◆ Assignment ◆
Find each line below where the word "Extreme" occurs, and copy it.

[Exercise data — start]

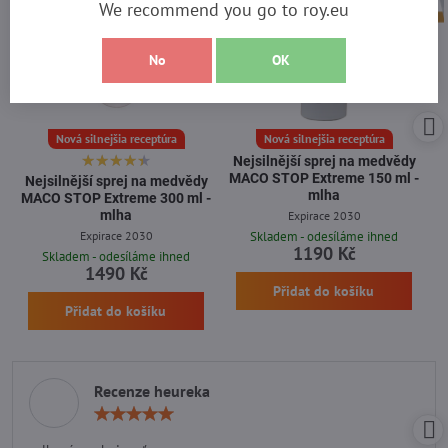
We recommend you go to roy.eu
No
OK
Nová silnejšia receptúra
Nová silnejšia receptúra
Nejsilnější sprej na medvědy
MACO STOP Extreme 150 ml -
Nejsilnější sprej na medvědy
mlha
MACO STOP Extreme 300 ml -
mlha
Expirace 2030
Expirace 2030
Skladem - odesíláme ihned
1190 Kč
Skladem - odesíláme ihned
1490 Kč
Přidat do košíku
Přidat do košíku
Recenze heureka
Hodnocení:
5
/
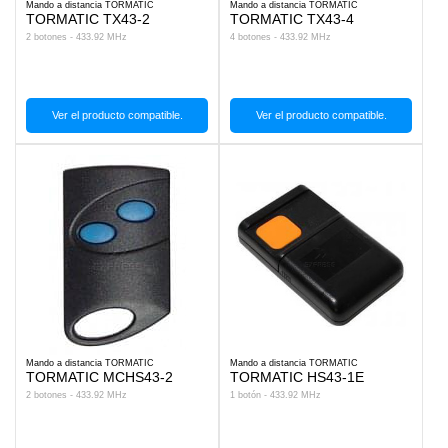
Mando a distancia TORMATIC
Mando a distancia TORMATIC
TORMATIC TX43-2
TORMATIC TX43-4
2 botones - 433.92 MHz
4 botones - 433.92 MHz
Ver el producto compatible.
Ver el producto compatible.
Mando a distancia TORMATIC
Mando a distancia TORMATIC
TORMATIC MCHS43-2
TORMATIC HS43-1E
2 botones - 433.92 MHz
1 botón - 433.92 MHz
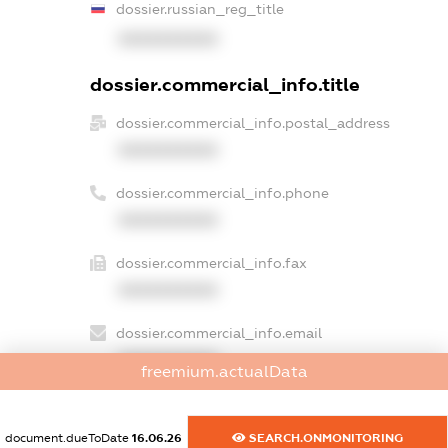
dossier.russian_reg_title
XXXXXXXXXX
dossier.commercial_info.title
dossier.commercial_info.postal_address
XXXXXXXXXX
dossier.commercial_info.phone
XXXXXXXXXX
dossier.commercial_info.fax
XXXXXXXXXX
dossier.commercial_info.email
XXXXXXXXXX
freemium.actualData
dossier.commercial_info.website
XXXXXXXXXX
document.dueToDate
16.06.26
SEARCH.ONMONITORING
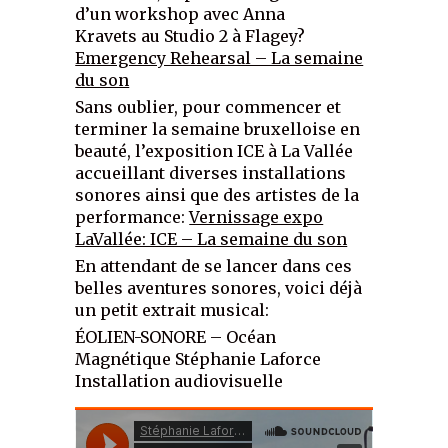
d’un workshop avec Anna
Kravets au Studio 2 à Flagey?
Emergency Rehearsal – La semaine
du son
Sans oublier, pour commencer et
terminer la semaine bruxelloise en
beauté, l’exposition ICE à La Vallée
accueillant diverses installations
sonores ainsi que des artistes de la
performance:
Vernissage expo
LaVallée: ICE – La semaine du son
En attendant de se lancer dans ces
belles aventures sonores, voici déjà
un petit extrait musical:
ÉOLIEN-SONORE – Océan
Magnétique Stéphanie Laforce
Installation audiovisuelle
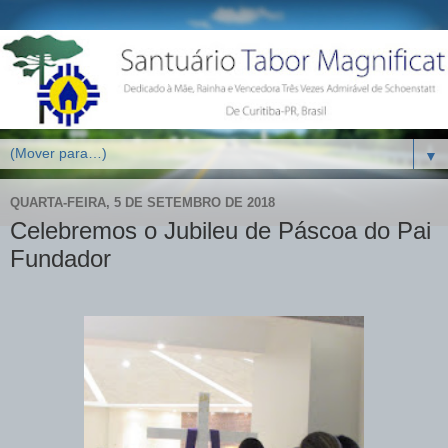
▼
QUARTA-FEIRA, 5 DE SETEMBRO DE 2018
Celebremos o Jubileu de Páscoa do Pai
Fundador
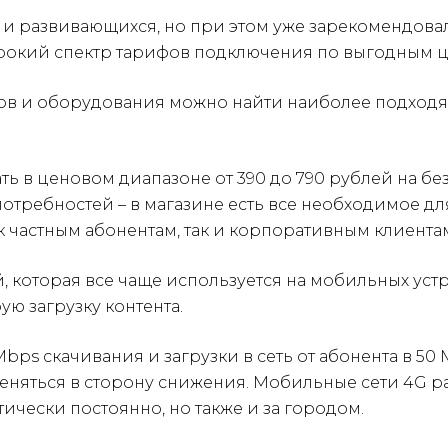
и развивающихся, но при этом уже зарекомендовал
рокий спектр тарифов подключения по выгодным ц
анов и оборудования можно найти наиболее подхо
ть в ценовом диапазоне от 390 до 790 рублей на б
потребностей – в магазине есть все необходимое д
 частным абонентам, так и корпоративным клиента
, которая все чаще используется на мобильных устр
ю загрузку контента.
bps скачивания и загрузки в сеть от абонента в 50
меняться в сторону снижения. Мобильные сети 4G ра
тически постоянно, но также и за городом.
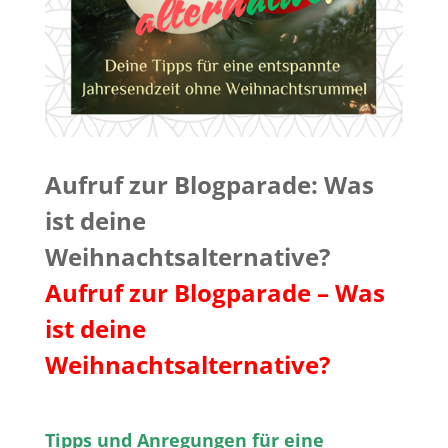
Aufruf zur Blogparade: Was
ist deine
Weihnachtsalternative?
Aufruf zur Blogparade – Was
ist deine
Weihnachtsalternative?
Tipps und Anregungen für eine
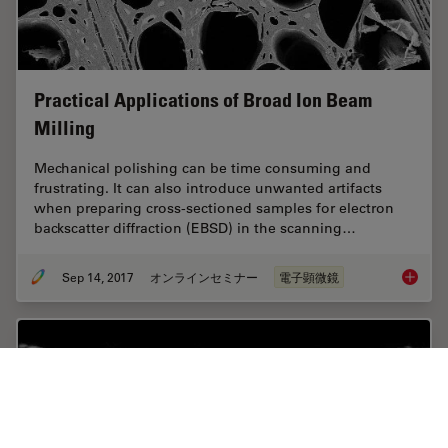
Practical Applications of Broad Ion Beam
Milling
Mechanical polishing can be time consuming and
frustrating. It can also introduce unwanted artifacts
when preparing cross-sectioned samples for electron
backscatter diffraction (EBSD) in the scanning…
Sep 14, 2017
オンラインセミナー
電子顕微鏡
Practica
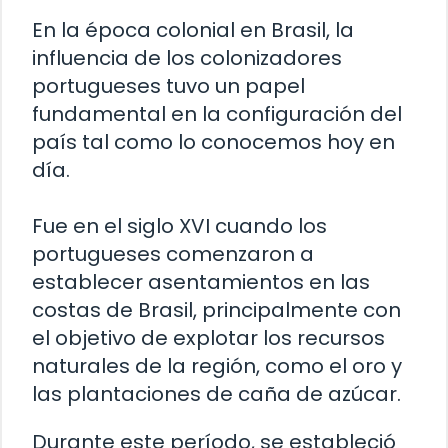
En la época colonial en Brasil, la
influencia de los colonizadores
portugueses tuvo un papel
fundamental en la configuración del
país tal como lo conocemos hoy en
día.
Fue en el siglo XVI cuando los
portugueses comenzaron a
establecer asentamientos en las
costas de Brasil, principalmente con
el objetivo de explotar los recursos
naturales de la región, como el oro y
las plantaciones de caña de azúcar.
Durante este período, se estableció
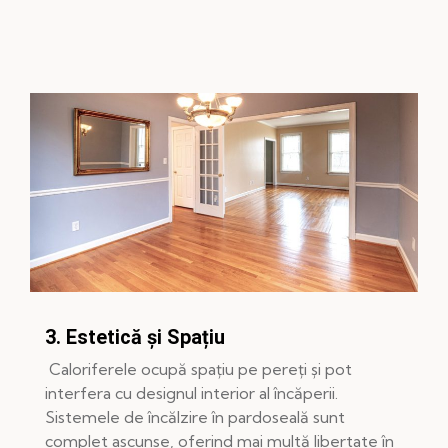
3. Estetică și Spațiu
Caloriferele ocupă spațiu pe pereți și pot
interfera cu designul interior al încăperii.
Sistemele de încălzire în pardoseală sunt
complet ascunse, oferind mai multă libertate în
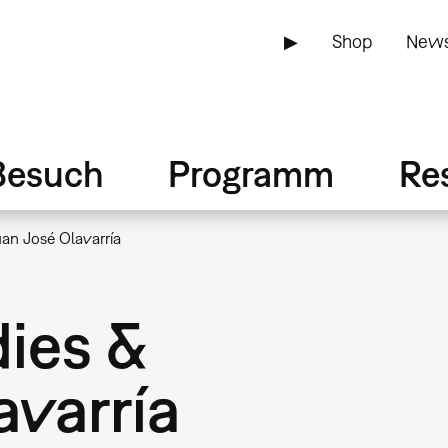
▶
Shop
News
Besuch
Programm
Re
an José Olavarría
ies &
avarría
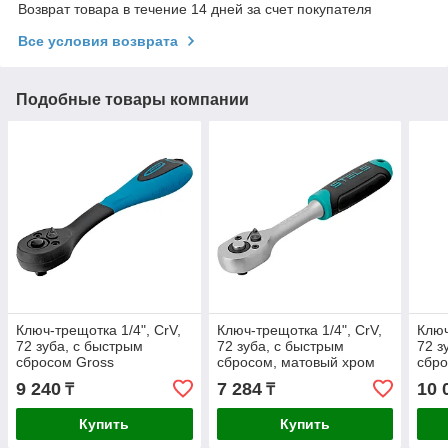
Возврат товара в течение 14 дней за счет покупателя
Все условия возврата
Подобные товары компании
Ключ-трещотка 1/4", CrV,
Ключ-трещотка 1/4", CrV,
Ключ
72 зуба, с быстрым
72 зуба, с быстрым
72 з
сбросом Gross
сбросом, матовый хром
сбро
Stels
Stel
9 240
7 284
10 
₸
₸
Купить
Купить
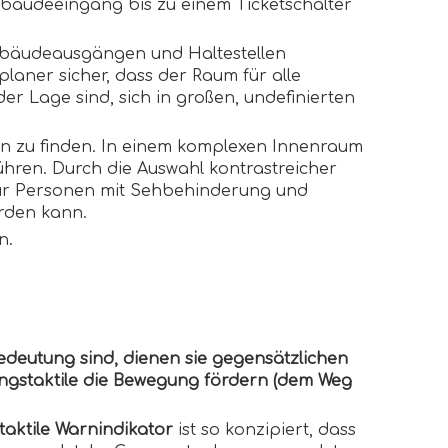
Gebäudeeingang bis zu einem Ticketschalter
Gebäudeausgängen und Haltestellen
tplaner sicher, dass der Raum für alle
der Lage sind, sich in großen, undefinierten
 zu finden. In einem komplexen Innenraum
hren. Durch die Auswahl kontrastreicher
g für Personen mit Sehbehinderung und
rden kann.
n.
edeutung sind, dienen sie gegensätzlichen
rungstaktile die Bewegung fördern (dem Weg
taktile Warnindikator
ist so konzipiert, dass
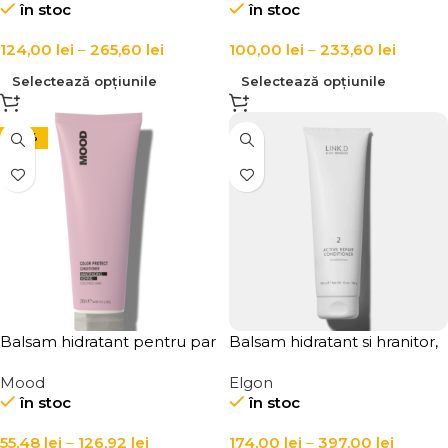
în stoc
în stoc
124,00
lei
–
265,60
lei
100,00
lei
–
233,60
lei
Selectează opțiunile
Selectează opțiunile
-24%
Balsam hidratant pentru par
Balsam hidratant si hranitor,
vopsit Mood Color Protect
pentru par cu fir mediu si fin,
Mood
Elgon
Conditioner
LINK-D 2 Active Repair
în stoc
în stoc
Conditioner
55,48
lei
–
126,92
lei
174,00
lei
–
397,00
lei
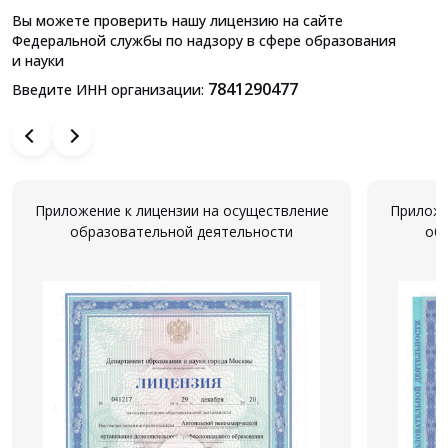
Вы можете проверить нашу лицензию на сайте
Федеральной службы по надзору в сфере образования
и науки
7841290477
Введите ИНН организации:
Приложение к лицензии на осуществление
Приложе
образовательной деятельности
об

[Exercise data — finish]

◆ Response ◆
MACO STOP Extreme 150 ml -
MACO STOP Extreme 300 ml -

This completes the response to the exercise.